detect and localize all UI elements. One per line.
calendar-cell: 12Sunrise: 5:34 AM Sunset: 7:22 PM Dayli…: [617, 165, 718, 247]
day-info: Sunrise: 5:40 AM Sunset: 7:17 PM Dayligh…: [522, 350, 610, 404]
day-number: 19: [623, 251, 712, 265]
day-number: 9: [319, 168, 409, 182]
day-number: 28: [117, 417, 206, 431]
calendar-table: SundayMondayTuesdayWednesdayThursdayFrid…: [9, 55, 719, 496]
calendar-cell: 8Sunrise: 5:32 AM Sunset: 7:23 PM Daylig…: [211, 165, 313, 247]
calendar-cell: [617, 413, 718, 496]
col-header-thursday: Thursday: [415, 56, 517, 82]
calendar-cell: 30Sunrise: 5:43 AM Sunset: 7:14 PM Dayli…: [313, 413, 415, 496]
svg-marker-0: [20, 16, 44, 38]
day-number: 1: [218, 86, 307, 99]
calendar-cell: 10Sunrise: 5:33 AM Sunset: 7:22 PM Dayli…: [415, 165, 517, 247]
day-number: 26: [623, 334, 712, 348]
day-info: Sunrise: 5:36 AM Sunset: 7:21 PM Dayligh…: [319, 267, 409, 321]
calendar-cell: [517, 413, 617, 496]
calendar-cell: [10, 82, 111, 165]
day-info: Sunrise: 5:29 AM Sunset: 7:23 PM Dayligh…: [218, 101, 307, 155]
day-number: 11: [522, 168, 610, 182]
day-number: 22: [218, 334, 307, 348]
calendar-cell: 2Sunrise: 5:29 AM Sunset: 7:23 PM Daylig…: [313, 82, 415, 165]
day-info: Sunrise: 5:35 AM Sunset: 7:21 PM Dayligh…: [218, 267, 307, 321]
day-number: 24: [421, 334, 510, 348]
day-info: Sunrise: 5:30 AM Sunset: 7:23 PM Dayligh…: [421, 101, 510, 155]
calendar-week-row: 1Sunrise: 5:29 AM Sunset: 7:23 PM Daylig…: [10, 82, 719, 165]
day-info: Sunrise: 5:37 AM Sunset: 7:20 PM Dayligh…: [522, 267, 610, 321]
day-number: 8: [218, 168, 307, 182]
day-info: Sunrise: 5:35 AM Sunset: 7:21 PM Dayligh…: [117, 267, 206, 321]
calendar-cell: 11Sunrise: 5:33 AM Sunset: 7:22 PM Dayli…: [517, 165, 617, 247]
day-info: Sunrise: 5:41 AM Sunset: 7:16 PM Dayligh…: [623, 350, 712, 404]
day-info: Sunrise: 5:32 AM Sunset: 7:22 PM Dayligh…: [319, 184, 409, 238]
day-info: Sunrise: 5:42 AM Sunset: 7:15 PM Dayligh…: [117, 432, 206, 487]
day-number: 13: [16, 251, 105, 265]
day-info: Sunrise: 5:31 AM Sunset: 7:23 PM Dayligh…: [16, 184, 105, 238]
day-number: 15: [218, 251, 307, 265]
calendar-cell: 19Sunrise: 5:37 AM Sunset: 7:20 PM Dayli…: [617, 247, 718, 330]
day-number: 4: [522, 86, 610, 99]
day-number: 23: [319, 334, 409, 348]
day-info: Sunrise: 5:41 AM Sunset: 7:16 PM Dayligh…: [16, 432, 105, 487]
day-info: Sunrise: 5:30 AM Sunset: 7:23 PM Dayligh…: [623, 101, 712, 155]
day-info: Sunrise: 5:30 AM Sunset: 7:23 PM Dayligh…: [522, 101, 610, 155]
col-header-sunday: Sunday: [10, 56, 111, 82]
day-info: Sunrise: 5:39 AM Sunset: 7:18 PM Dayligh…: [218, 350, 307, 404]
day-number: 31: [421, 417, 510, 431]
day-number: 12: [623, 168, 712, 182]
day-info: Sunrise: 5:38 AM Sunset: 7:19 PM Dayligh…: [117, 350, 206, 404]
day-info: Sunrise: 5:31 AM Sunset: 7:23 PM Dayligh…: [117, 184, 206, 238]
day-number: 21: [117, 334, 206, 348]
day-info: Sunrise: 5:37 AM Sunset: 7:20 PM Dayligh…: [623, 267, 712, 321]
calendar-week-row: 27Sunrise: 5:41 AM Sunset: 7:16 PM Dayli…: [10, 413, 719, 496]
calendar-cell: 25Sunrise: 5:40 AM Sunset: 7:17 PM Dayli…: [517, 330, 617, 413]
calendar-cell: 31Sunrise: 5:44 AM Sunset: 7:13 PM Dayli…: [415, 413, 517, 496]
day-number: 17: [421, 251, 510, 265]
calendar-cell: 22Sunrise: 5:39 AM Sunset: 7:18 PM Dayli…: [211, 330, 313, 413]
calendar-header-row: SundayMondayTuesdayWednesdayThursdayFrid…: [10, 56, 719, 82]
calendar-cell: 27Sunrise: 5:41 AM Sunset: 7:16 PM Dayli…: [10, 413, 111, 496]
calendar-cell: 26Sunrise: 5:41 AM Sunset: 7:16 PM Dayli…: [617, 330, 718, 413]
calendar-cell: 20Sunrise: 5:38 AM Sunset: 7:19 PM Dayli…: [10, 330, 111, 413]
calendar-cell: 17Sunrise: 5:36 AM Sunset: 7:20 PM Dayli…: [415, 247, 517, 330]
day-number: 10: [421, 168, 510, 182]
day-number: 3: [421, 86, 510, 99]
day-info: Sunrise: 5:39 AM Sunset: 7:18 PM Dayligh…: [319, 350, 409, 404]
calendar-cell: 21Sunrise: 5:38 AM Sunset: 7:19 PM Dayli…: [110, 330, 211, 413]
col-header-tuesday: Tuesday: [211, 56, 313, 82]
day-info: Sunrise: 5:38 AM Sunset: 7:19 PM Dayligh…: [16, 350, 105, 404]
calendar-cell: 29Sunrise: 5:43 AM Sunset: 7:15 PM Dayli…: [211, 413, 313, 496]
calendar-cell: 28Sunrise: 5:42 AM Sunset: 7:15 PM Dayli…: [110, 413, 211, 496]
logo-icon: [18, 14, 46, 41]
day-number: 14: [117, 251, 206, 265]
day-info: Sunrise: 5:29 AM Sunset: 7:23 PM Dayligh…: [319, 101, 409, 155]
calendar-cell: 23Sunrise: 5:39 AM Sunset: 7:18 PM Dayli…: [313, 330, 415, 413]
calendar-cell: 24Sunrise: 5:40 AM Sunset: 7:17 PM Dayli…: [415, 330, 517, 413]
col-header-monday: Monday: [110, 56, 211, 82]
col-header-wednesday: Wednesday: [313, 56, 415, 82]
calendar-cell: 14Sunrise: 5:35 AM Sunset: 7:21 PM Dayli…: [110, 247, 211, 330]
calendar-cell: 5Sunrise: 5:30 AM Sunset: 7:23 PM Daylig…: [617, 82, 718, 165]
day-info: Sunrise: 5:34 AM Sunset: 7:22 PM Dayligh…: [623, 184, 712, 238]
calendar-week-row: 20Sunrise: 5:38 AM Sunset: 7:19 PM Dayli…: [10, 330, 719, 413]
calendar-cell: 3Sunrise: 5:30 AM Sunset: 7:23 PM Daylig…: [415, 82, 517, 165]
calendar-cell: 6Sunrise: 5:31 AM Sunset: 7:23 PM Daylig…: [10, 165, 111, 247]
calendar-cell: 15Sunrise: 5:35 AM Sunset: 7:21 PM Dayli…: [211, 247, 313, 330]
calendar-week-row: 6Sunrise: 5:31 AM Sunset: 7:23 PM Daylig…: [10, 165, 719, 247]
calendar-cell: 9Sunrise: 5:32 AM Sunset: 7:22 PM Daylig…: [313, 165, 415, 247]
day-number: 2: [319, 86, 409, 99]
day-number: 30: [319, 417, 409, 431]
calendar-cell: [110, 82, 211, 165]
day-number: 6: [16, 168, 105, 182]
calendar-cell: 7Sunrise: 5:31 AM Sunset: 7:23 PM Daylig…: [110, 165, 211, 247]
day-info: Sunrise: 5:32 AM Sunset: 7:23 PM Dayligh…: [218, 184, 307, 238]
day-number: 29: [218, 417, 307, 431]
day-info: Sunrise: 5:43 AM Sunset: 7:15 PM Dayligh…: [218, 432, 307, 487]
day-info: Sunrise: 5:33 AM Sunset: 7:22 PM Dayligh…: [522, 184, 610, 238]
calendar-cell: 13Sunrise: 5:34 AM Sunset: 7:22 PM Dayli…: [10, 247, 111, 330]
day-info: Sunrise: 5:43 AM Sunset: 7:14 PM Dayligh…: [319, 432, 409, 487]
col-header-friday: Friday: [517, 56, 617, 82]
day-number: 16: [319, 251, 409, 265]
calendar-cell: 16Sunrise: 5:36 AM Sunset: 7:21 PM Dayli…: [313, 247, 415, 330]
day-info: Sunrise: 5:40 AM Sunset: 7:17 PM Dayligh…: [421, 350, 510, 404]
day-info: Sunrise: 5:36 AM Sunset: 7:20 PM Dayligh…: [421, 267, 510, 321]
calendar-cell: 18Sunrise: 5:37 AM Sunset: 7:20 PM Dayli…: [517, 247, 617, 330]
□ □ □
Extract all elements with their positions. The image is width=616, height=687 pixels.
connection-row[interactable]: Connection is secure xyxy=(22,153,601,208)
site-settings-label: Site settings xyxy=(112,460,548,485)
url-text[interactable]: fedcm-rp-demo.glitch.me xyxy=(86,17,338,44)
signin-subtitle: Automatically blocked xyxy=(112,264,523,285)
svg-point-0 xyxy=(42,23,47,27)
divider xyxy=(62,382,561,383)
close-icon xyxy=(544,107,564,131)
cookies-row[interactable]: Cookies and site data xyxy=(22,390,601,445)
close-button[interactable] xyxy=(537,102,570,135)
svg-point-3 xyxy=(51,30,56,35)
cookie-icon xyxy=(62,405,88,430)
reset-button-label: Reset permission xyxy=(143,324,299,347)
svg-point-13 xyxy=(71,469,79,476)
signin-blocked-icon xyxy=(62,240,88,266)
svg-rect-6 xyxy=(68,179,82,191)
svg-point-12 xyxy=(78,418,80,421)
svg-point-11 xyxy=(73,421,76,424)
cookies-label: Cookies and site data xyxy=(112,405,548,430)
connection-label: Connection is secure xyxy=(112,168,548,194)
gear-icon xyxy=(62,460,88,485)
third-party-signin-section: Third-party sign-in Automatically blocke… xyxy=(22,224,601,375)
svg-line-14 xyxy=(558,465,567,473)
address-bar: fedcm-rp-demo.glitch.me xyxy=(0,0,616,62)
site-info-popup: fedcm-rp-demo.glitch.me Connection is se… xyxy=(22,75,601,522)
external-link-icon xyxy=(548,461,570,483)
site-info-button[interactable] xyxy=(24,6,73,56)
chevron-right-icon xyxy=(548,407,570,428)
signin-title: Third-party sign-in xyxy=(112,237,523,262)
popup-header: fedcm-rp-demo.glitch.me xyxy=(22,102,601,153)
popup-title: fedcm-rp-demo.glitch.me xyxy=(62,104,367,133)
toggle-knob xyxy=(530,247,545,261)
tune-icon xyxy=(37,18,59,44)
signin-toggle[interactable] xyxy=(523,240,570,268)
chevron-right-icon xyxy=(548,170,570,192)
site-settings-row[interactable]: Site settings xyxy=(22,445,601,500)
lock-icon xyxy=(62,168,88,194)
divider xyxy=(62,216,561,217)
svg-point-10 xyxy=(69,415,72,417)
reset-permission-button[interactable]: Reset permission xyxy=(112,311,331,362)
□ □ □
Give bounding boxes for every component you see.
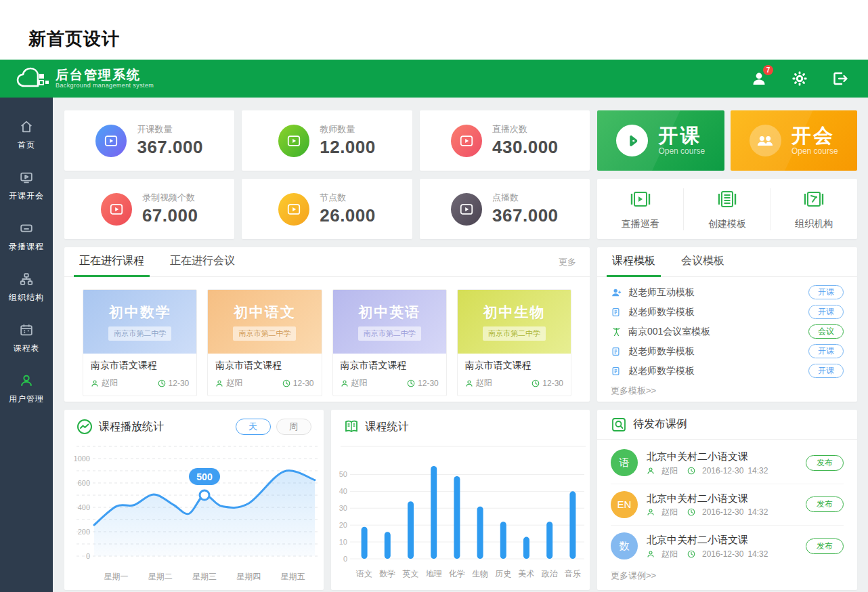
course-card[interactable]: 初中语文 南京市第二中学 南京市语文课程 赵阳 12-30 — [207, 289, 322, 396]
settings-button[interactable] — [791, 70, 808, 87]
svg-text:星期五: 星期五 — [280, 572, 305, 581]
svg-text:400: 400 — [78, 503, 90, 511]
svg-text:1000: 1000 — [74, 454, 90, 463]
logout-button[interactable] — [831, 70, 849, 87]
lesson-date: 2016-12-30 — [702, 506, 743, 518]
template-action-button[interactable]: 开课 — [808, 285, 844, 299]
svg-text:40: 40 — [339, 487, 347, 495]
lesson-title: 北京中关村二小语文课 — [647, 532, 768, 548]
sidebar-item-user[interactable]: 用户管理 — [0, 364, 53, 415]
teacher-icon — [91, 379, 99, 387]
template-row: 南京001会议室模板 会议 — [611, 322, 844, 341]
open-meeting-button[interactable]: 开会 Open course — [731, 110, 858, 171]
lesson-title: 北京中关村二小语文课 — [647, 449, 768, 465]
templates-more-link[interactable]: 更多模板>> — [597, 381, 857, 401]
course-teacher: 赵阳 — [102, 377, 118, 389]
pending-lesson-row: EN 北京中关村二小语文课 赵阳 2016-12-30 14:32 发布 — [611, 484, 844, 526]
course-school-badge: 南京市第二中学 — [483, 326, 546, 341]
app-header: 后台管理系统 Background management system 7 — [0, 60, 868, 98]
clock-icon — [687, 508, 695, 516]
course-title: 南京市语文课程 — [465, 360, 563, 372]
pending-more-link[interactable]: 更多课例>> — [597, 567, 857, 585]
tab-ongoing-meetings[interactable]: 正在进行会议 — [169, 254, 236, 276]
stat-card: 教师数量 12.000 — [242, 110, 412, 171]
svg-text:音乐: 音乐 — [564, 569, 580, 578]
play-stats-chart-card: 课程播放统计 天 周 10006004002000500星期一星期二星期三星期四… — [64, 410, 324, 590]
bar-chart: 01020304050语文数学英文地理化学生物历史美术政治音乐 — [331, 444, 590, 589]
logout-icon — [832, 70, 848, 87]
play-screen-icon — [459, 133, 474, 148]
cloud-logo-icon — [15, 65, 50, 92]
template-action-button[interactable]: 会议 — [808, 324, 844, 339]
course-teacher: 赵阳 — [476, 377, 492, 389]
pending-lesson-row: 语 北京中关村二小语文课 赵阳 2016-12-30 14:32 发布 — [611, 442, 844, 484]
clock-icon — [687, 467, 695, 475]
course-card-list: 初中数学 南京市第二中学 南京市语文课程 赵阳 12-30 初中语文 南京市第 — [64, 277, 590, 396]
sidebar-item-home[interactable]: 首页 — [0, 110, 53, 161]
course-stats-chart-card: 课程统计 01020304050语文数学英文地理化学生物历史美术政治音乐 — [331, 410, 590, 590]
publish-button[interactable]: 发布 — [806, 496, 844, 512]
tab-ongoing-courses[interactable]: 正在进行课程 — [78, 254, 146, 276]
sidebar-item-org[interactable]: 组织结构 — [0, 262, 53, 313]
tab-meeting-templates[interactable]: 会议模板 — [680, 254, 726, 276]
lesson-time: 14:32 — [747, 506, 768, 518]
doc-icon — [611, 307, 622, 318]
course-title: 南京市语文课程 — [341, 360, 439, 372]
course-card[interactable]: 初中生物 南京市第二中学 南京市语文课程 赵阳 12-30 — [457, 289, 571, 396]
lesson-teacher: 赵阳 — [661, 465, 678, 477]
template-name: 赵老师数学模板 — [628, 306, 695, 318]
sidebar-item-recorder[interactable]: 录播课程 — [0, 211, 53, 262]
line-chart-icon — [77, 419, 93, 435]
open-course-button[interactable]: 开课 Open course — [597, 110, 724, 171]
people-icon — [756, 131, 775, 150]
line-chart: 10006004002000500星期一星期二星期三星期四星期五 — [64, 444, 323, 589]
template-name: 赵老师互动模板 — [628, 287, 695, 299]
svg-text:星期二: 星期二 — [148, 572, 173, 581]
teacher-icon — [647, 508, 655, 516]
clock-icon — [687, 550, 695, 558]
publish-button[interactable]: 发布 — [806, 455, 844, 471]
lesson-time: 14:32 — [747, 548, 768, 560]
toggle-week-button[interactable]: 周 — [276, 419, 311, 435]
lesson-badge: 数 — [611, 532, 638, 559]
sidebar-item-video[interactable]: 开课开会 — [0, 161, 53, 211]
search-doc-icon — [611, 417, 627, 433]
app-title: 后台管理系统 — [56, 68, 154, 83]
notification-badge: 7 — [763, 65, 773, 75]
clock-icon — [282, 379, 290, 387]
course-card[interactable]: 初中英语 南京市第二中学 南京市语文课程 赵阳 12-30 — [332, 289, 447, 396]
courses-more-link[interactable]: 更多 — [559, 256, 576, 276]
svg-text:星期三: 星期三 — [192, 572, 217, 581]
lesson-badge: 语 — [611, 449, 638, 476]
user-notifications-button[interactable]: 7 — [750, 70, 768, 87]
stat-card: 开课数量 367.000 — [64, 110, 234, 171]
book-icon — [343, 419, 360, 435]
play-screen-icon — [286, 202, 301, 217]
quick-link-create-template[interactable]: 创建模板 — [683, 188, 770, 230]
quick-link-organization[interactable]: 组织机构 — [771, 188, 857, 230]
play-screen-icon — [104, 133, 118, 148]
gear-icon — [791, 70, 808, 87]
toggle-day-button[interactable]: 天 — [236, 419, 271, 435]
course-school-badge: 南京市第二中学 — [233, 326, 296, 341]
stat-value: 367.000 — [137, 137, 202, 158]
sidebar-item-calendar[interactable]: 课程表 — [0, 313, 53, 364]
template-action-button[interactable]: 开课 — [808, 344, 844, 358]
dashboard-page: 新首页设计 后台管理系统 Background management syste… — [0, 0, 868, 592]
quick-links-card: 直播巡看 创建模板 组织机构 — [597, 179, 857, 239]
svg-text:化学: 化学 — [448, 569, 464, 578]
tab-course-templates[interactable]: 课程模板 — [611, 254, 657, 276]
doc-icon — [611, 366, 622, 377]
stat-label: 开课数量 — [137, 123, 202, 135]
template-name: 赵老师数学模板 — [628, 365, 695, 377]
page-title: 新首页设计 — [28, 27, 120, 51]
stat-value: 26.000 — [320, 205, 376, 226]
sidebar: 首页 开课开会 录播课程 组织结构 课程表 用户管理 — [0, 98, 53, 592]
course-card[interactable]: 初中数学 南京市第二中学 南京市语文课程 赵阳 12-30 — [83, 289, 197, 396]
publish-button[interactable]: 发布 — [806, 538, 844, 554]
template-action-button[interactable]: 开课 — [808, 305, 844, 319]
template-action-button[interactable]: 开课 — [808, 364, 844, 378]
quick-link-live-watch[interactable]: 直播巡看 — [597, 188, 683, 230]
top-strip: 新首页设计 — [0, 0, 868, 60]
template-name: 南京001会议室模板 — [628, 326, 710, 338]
□ □ □
Only a number is wanted here: how many lines of the material contain the string "Reset".

2